Betts v. Brady
316 U.S. 455, 62 S. Ct. 1252, 86 L. Ed.2d 1595 (1942)

  • Betts was an unemployed farm hand who was arrested for robbery. He asked the judge to appoint him counsel, but the judge refused.
    • In that jurisdiction, counsel was only appointed for cases involving rape or murder.
  • Betts was convicted in Maryland State Court and sentenced to prison. He filed a writ of habeus corpus in Federal Court.
    • Betts argued that being denied counsel resulted in an inability to properly defend himself, and that violated the 6th Amendment.
      • ” In all criminal prosecutions, the accused shall enjoy the right… to have the Assistance of Counsel for his defence.”
  • The Federal Trial Court denied the writ and upheld the conviction. Betts appealed.
  • The Federal Appellate Court affirmed. Betts appealed.
  • The US Supreme Court affirmed.
    • The US Supreme Court found that aspects of the 6th Amendment did not necessarily apply to the States via the 14th Amendment, unless that aspect was fundamental to the ability to get a fair trial.
      • “The 14th Amendment prohibits the conviction and incarceration of one whose trial is offensive to the common and fundamental ideas of fairness and right, and while want of counsel in a particular case may result in a conviction lacking in such fundamental fairness, we cannot say that the amendment embodies an inexorable command that no trial for any offense, or in any court, can be fairly conducted and justice accorded a defendant who is not represented by counsel.”
      • If this case had been originally heard in Federal Court instead of State Court, then the 6th Amendment would have applied and Betts would have received legal counsel.
    • The Court found that there are cases in which a defendant requires counsel in order to receive a fair trial and due process, but that isn’t true across the board, and should be considered on a case-by-case basis.
      • In this case, the Court found that Betts could get a fair trial without the aid of legal counsel.
        • He was 43 years old and of ‘ordinary intelligence’. The Court felt that should be enough to understand all the aspects of criminal procedure.
      • The Court noted that in every jurisdiction the judge always has the discretion to appoint counsel if they deem it necessary.
        • But, it would expensive to give counsel to everyone, so the courts were within their rights to limit it to only those cases where they felt it was necessary.
  • In a dissent it was argued that denial of counsel based on the inability to pay means that poor people will be more likely to be convicted, and that is a violation of the Equal Protection Clause.
    • “A practice cannot be reconciled with ‘common and fundamental ideas of fairness and right,’ which subjects innocent men to increased dangers of conviction merely because of their poverty.
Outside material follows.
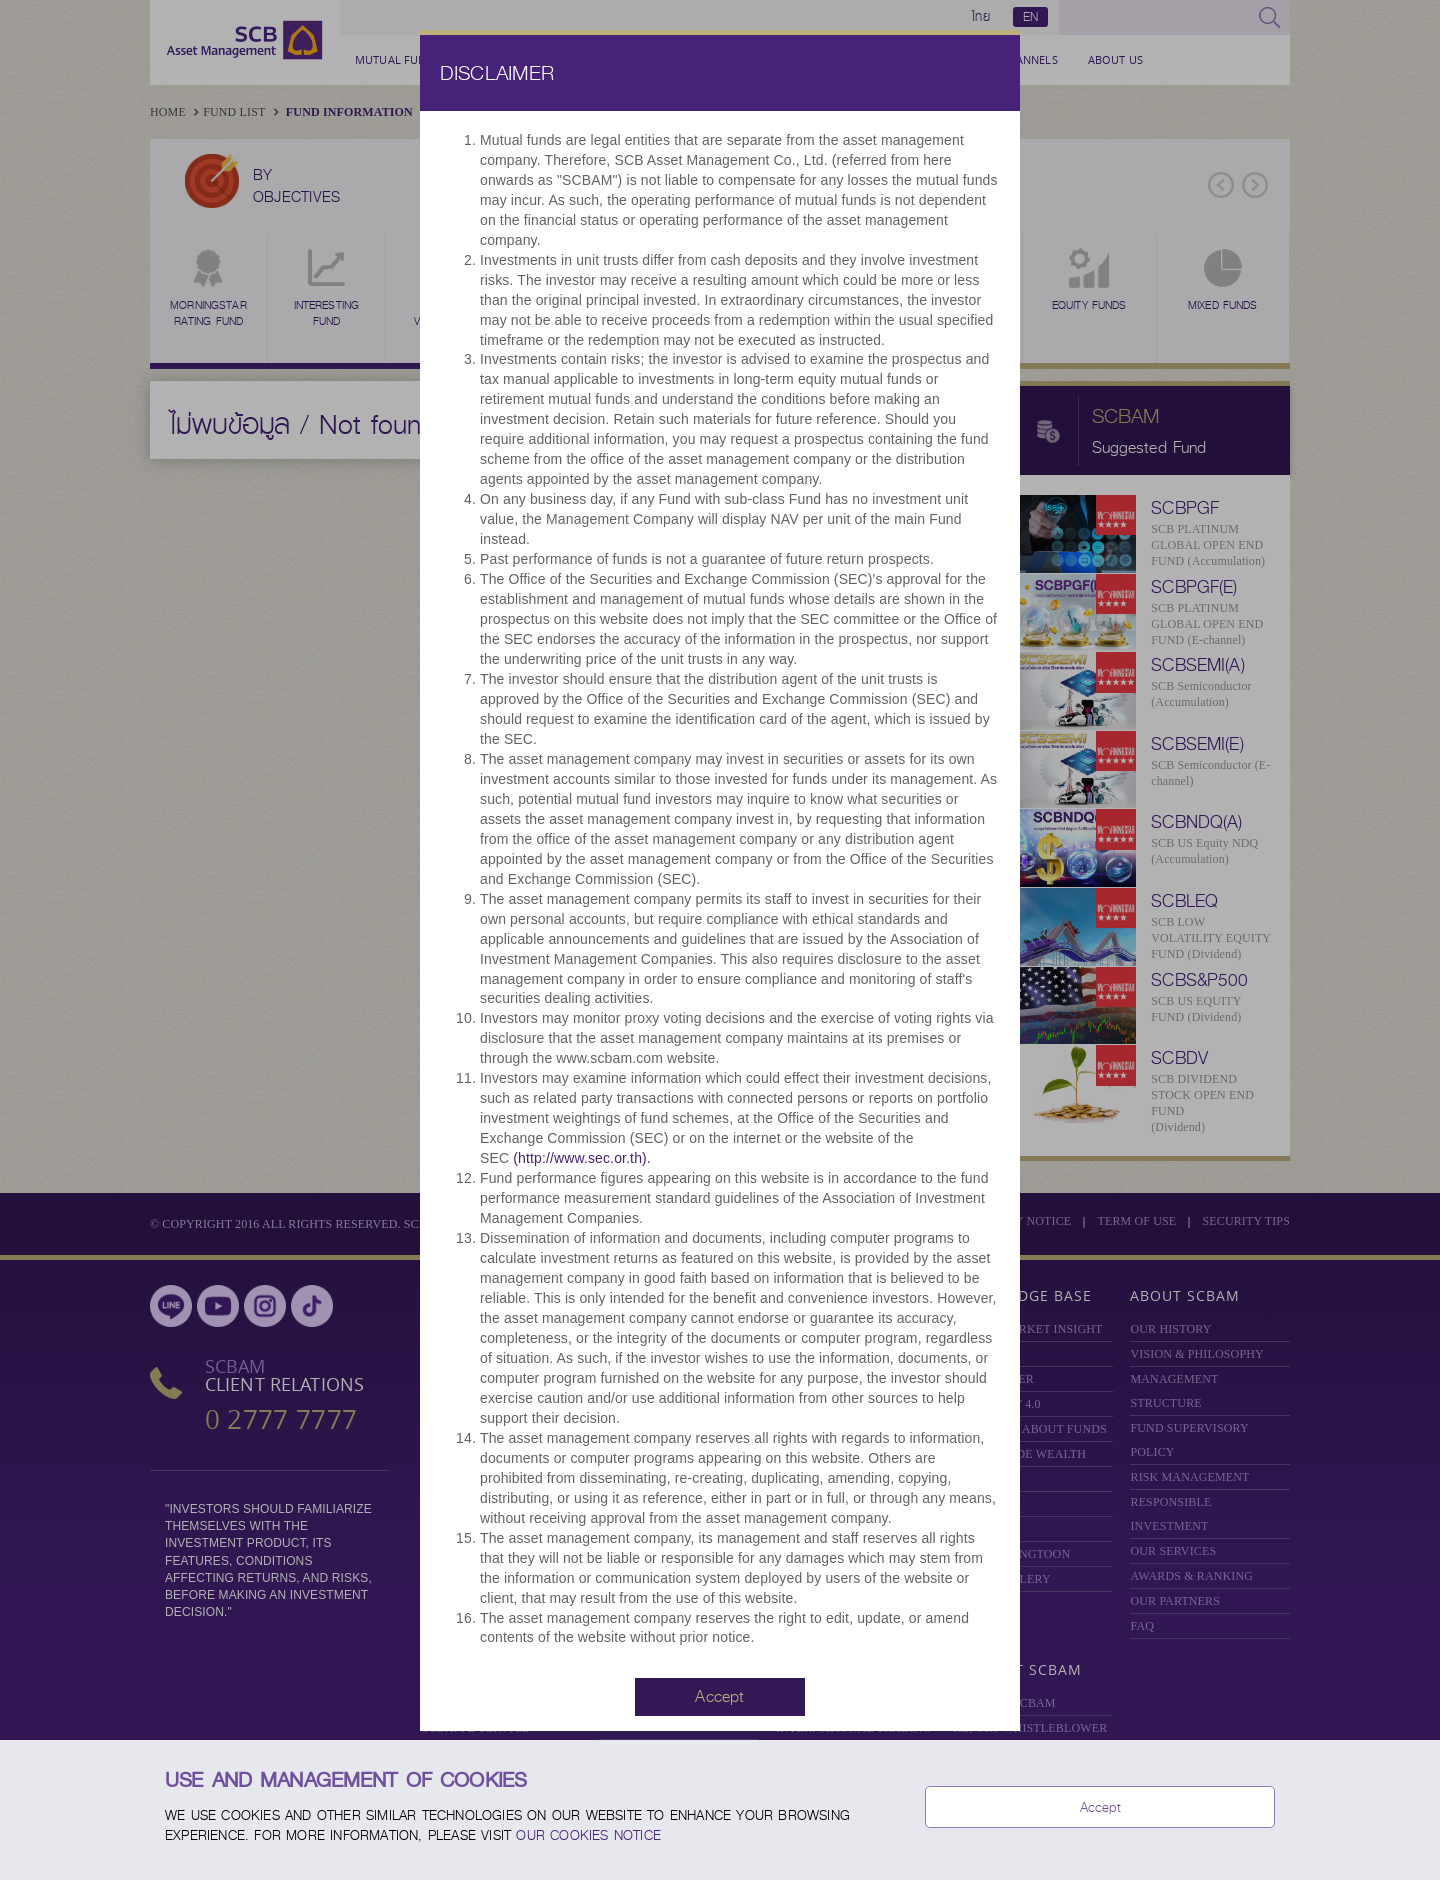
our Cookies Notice (588, 1835)
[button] (720, 1699)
Whether a man is innocent cannot be determined from a trial in which, as here, denial of counsel has made it impossible to conclude, with any satisfactory degree of certainty, that the defendant’s case was adequately presented.”
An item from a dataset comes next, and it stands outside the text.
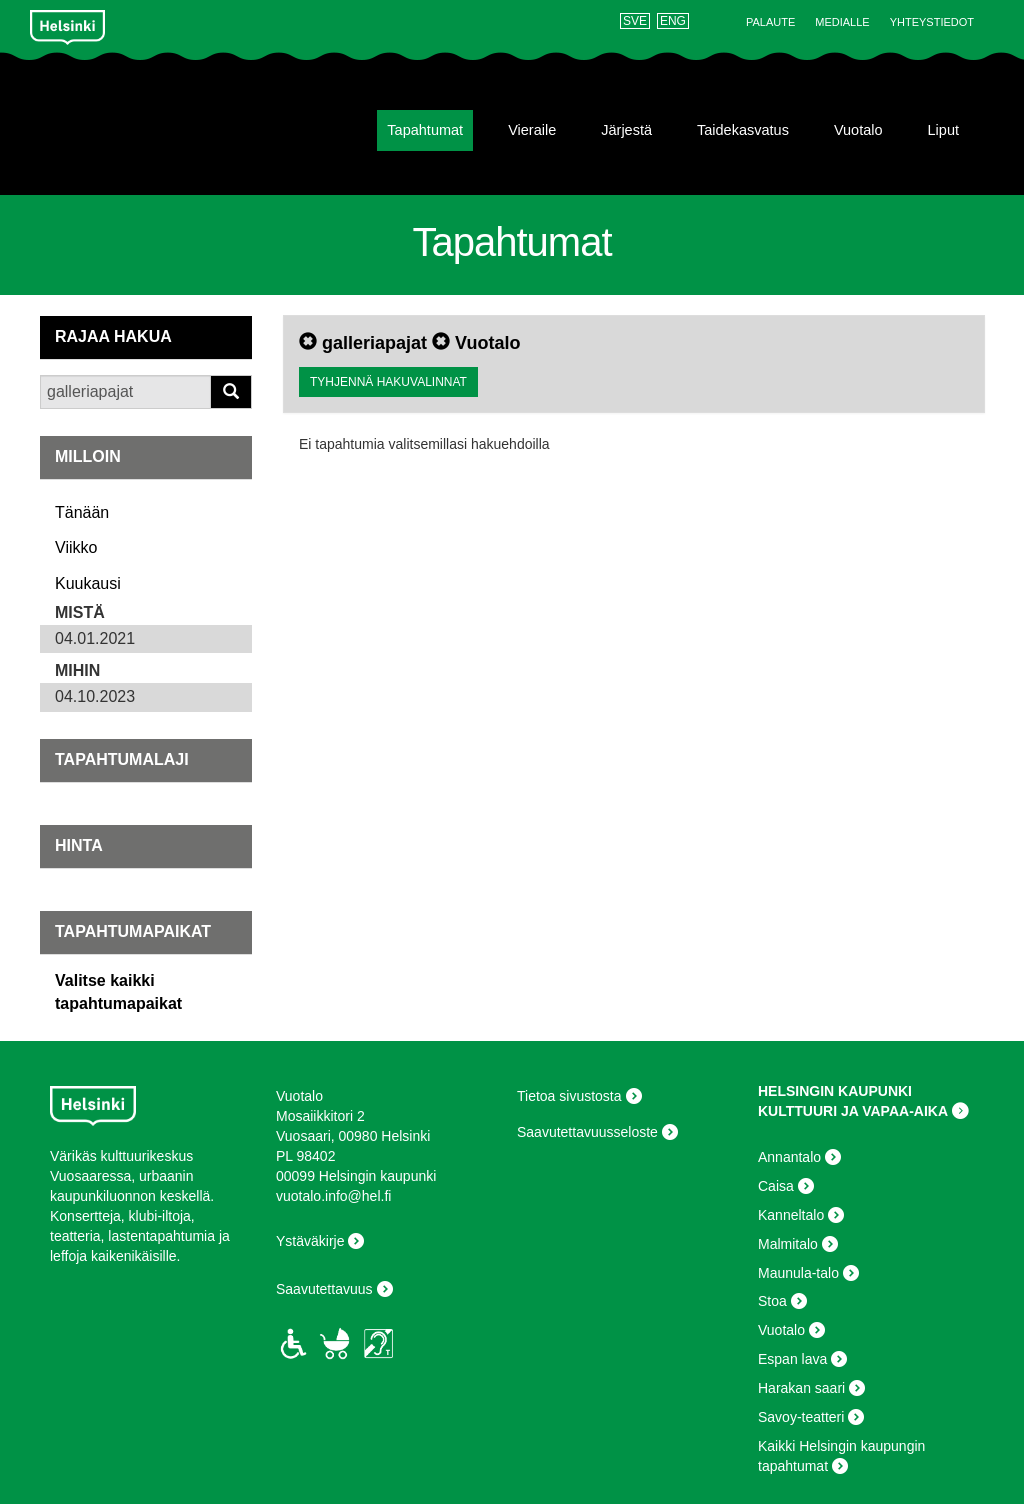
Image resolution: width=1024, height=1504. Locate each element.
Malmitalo (788, 1244)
  • The case applied what was known as the fundamental fairness approach for incorporating the Bill of Rights into State law.
    • The other approaches are the total incorporation approach and the selective incorporation approach.
    • See Palko v. Connecticut (302 U.S. 319 (1937)).
  • This case was later overruled by Gideon v. Wainright (372 U.S. 335 (1963)), which extended the right to appointed counsel to all cases.